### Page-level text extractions
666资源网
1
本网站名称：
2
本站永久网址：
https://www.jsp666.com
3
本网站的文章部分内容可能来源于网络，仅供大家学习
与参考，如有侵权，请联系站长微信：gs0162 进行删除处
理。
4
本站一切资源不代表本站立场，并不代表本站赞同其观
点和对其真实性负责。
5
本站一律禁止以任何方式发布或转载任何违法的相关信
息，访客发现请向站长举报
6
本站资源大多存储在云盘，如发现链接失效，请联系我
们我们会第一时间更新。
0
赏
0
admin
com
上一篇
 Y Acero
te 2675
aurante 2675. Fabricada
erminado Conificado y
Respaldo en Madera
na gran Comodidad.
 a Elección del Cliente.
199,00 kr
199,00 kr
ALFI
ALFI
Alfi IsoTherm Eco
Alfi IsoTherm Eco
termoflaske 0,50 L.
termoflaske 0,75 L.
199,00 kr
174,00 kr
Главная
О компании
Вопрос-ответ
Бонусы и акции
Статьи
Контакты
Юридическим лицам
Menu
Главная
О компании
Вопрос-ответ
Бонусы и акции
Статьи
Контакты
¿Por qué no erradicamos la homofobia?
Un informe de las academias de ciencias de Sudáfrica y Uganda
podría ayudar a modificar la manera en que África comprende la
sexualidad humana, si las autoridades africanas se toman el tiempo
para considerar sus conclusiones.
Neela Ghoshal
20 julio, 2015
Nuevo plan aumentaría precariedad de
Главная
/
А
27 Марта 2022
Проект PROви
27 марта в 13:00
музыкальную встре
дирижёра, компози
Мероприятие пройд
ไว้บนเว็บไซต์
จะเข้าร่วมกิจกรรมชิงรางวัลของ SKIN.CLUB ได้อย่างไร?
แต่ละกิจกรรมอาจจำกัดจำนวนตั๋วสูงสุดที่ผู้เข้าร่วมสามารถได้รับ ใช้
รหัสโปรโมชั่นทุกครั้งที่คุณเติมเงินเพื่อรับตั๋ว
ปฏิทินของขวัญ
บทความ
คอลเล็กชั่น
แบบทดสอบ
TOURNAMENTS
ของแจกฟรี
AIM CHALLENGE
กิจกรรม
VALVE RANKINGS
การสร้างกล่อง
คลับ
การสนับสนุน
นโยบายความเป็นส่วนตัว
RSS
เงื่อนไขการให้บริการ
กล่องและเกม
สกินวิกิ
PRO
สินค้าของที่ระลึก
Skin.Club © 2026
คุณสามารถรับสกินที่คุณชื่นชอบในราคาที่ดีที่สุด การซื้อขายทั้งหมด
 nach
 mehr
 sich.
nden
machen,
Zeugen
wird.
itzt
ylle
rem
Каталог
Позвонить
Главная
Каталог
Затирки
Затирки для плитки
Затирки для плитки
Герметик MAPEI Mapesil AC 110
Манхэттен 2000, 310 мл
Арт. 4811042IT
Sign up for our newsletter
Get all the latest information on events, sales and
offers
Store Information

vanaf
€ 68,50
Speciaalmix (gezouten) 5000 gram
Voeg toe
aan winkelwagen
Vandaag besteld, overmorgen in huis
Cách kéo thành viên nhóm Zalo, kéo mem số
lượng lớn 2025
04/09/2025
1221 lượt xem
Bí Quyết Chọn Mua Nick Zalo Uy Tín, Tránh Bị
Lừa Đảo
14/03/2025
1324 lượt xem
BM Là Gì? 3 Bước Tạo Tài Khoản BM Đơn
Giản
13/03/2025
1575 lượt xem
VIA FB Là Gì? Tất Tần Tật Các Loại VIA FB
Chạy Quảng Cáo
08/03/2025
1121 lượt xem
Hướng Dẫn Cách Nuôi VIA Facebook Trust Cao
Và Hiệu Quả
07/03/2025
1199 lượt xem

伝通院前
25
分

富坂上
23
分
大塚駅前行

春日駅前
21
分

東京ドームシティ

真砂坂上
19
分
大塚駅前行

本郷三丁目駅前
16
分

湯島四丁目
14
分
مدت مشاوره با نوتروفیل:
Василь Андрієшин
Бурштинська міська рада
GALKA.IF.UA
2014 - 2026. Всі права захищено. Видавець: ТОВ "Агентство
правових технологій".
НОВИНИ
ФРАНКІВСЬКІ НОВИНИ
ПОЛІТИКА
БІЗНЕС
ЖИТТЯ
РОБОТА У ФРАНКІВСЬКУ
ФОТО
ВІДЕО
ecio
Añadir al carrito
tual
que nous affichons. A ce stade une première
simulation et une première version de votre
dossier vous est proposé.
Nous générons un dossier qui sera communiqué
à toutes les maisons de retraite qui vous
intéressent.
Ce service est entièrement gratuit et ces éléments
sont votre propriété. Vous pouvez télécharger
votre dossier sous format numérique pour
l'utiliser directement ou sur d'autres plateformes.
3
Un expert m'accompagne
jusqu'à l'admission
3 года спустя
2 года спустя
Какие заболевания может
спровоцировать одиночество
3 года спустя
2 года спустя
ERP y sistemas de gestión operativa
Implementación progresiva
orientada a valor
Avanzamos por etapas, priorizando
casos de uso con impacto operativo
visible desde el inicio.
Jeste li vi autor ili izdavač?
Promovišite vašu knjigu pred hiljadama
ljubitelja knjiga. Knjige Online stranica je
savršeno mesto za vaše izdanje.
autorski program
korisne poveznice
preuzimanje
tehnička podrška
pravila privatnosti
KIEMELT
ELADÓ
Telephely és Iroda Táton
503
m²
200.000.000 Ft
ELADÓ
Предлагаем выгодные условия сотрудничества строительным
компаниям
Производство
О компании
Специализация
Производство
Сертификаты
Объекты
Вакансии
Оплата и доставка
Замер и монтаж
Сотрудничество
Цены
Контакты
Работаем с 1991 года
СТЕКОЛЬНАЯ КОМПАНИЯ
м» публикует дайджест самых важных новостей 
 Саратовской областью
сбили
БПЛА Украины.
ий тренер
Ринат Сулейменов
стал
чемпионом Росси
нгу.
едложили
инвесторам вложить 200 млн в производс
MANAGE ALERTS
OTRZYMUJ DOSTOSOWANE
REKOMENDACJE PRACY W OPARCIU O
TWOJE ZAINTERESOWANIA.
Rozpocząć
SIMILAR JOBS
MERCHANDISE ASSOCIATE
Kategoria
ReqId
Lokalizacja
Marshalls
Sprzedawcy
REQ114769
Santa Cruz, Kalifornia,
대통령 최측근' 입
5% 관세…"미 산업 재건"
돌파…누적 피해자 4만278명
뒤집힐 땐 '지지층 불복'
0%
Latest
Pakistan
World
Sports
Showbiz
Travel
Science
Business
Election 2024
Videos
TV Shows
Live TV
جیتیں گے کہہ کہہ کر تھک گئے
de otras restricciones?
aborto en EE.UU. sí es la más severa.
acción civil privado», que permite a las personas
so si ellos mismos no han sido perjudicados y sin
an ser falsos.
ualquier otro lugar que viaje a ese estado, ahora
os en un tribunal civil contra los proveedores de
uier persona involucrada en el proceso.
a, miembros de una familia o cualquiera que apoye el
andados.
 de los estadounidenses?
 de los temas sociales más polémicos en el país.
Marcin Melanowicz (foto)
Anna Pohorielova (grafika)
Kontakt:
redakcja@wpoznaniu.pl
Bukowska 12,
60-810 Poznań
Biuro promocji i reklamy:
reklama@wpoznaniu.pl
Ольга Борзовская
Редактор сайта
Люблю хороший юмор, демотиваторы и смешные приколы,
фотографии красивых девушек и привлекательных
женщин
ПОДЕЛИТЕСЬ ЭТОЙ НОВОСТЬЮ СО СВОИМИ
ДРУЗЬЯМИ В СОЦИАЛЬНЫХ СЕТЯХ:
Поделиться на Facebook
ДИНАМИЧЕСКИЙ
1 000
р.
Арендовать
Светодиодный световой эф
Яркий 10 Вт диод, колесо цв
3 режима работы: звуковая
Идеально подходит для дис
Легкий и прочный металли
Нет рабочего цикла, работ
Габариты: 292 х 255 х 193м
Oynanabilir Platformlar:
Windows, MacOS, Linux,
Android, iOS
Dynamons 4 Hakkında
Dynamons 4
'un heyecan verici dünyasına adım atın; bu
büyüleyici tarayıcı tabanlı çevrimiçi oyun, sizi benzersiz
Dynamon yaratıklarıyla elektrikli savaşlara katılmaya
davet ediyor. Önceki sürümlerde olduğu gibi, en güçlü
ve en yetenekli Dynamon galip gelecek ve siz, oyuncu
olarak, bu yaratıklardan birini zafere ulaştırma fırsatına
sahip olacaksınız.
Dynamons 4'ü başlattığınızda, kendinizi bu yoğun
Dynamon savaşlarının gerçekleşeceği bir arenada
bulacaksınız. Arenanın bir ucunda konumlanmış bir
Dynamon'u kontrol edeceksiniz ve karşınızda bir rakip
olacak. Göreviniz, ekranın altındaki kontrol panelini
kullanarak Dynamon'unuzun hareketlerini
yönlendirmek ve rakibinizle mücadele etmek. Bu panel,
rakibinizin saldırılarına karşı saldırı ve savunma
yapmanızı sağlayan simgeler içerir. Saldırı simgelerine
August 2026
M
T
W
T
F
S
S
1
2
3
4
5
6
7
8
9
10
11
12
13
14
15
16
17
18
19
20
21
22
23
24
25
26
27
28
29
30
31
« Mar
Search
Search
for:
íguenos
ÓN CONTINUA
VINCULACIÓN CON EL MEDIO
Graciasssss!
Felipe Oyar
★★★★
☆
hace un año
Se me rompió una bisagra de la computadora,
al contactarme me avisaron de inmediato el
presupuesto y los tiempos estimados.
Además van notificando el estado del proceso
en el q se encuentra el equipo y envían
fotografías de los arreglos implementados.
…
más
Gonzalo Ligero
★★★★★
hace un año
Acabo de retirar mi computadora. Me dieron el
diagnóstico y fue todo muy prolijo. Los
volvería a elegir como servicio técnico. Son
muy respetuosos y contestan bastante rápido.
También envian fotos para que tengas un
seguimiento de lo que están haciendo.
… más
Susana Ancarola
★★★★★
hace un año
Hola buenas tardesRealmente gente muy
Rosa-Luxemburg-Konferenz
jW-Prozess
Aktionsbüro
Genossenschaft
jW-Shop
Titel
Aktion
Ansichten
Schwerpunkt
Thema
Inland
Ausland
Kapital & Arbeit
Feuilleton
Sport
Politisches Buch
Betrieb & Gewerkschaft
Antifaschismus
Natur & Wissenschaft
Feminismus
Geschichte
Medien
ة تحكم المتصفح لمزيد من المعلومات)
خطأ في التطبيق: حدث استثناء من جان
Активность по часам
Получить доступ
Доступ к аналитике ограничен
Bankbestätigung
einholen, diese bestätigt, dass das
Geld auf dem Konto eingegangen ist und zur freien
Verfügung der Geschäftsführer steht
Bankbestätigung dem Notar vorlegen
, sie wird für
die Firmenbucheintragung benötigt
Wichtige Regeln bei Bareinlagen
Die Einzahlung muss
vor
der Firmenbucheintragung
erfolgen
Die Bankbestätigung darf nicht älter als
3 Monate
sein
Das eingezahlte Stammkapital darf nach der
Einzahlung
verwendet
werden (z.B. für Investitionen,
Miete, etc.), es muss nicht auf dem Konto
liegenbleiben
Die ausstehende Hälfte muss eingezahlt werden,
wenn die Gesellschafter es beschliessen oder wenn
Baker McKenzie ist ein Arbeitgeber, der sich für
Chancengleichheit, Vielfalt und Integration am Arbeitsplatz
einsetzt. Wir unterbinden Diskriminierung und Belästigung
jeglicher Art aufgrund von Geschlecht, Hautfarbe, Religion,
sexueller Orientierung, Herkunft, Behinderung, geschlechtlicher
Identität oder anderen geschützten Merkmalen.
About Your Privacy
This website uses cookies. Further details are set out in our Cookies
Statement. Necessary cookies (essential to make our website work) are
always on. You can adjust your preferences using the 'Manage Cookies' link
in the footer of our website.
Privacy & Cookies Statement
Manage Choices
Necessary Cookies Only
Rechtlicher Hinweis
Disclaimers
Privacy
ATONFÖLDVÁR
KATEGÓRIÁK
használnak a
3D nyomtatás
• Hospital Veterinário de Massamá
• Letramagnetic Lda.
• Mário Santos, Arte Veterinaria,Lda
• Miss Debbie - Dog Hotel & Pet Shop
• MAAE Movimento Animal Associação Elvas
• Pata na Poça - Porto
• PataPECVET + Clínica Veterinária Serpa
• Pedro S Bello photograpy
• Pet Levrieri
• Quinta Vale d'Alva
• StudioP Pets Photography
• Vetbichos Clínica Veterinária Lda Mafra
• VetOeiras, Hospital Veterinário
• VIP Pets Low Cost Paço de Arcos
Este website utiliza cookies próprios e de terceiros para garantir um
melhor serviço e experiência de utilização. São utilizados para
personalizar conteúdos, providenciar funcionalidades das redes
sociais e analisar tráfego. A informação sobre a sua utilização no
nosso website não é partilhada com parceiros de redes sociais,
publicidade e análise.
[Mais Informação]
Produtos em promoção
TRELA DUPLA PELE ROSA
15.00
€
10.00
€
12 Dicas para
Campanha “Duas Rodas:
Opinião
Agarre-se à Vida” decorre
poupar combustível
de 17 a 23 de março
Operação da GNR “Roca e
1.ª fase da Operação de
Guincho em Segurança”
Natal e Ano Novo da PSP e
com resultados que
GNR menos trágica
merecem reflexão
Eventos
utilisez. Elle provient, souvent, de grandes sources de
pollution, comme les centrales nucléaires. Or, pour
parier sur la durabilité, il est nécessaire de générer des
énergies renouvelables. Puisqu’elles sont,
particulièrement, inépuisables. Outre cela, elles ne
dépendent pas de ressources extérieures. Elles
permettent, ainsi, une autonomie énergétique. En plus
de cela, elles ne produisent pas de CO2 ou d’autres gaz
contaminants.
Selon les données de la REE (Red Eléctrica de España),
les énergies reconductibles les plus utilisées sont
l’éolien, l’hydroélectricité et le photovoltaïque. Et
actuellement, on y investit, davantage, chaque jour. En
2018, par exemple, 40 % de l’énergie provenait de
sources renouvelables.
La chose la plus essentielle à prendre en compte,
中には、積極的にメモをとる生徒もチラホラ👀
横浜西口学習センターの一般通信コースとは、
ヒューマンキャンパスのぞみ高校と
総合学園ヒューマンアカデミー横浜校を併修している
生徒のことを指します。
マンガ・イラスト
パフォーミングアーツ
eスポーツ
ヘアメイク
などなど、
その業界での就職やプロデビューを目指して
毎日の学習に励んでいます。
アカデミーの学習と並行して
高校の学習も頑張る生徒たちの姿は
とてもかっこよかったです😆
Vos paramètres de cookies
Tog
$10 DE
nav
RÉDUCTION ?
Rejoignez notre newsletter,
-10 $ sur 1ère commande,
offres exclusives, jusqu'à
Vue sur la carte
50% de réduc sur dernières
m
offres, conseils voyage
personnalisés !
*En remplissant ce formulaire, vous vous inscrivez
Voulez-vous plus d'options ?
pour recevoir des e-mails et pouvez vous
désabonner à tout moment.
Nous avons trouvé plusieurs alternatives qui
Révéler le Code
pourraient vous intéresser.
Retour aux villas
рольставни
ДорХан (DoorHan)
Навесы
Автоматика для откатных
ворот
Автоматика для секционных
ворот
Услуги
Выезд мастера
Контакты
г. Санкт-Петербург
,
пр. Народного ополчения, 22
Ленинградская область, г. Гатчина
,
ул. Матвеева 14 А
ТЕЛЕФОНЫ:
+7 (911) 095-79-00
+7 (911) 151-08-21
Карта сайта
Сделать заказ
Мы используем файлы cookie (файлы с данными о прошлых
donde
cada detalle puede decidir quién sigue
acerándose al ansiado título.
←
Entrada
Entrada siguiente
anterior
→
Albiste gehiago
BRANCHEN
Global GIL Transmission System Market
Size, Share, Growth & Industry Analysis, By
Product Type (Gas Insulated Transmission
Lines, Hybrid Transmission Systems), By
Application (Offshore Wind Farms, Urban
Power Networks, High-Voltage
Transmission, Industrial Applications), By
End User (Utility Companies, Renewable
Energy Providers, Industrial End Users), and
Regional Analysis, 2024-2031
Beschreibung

### What you should do
From the records above, print only the lines between the one holding "本网站的文章部分内容可能来源于网络，仅供大家学习" and the one holding "1324 lượt xem", inclusive, exactly as they stand.

### Solved exercise
本网站的文章部分内容可能来源于网络，仅供大家学习
与参考，如有侵权，请联系站长微信：gs0162 进行删除处
理。
4
本站一切资源不代表本站立场，并不代表本站赞同其观
点和对其真实性负责。
5
本站一律禁止以任何方式发布或转载任何违法的相关信
息，访客发现请向站长举报
6
本站资源大多存储在云盘，如发现链接失效，请联系我
们我们会第一时间更新。
0
赏
0
admin
com
上一篇
 Y Acero
te 2675
aurante 2675. Fabricada
erminado Conificado y
Respaldo en Madera
na gran Comodidad.
 a Elección del Cliente.
199,00 kr
199,00 kr
ALFI
ALFI
Alfi IsoTherm Eco
Alfi IsoTherm Eco
termoflaske 0,50 L.
termoflaske 0,75 L.
199,00 kr
174,00 kr
Главная
О компании
Вопрос-ответ
Бонусы и акции
Статьи
Контакты
Юридическим лицам
Menu
Главная
О компании
Вопрос-ответ
Бонусы и акции
Статьи
Контакты
¿Por qué no erradicamos la homofobia?
Un informe de las academias de ciencias de Sudáfrica y Uganda
podría ayudar a modificar la manera en que África comprende la
sexualidad humana, si las autoridades africanas se toman el tiempo
para considerar sus conclusiones.
Neela Ghoshal
20 julio, 2015
Nuevo plan aumentaría precariedad de
Главная
/
А
27 Марта 2022
Проект PROви
27 марта в 13:00
музыкальную встре
дирижёра, компози
Мероприятие пройд
ไว้บนเว็บไซต์
จะเข้าร่วมกิจกรรมชิงรางวัลของ SKIN.CLUB ได้อย่างไร?
แต่ละกิจกรรมอาจจำกัดจำนวนตั๋วสูงสุดที่ผู้เข้าร่วมสามารถได้รับ ใช้
รหัสโปรโมชั่นทุกครั้งที่คุณเติมเงินเพื่อรับตั๋ว
ปฏิทินของขวัญ
บทความ
คอลเล็กชั่น
แบบทดสอบ
TOURNAMENTS
ของแจกฟรี
AIM CHALLENGE
กิจกรรม
VALVE RANKINGS
การสร้างกล่อง
คลับ
การสนับสนุน
นโยบายความเป็นส่วนตัว
RSS
เงื่อนไขการให้บริการ
กล่องและเกม
สกินวิกิ
PRO
สินค้าของที่ระลึก
Skin.Club © 2026
คุณสามารถรับสกินที่คุณชื่นชอบในราคาที่ดีที่สุด การซื้อขายทั้งหมด
 nach
 mehr
 sich.
nden
machen,
Zeugen
wird.
itzt
ylle
rem
Каталог
Позвонить
Главная
Каталог
Затирки
Затирки для плитки
Затирки для плитки
Герметик MAPEI Mapesil AC 110
Манхэттен 2000, 310 мл
Арт. 4811042IT
Sign up for our newsletter
Get all the latest information on events, sales and
offers
Store Information

vanaf
€ 68,50
Speciaalmix (gezouten) 5000 gram
Voeg toe
aan winkelwagen
Vandaag besteld, overmorgen in huis
Cách kéo thành viên nhóm Zalo, kéo mem số
lượng lớn 2025
04/09/2025
1221 lượt xem
Bí Quyết Chọn Mua Nick Zalo Uy Tín, Tránh Bị
Lừa Đảo
14/03/2025
1324 lượt xem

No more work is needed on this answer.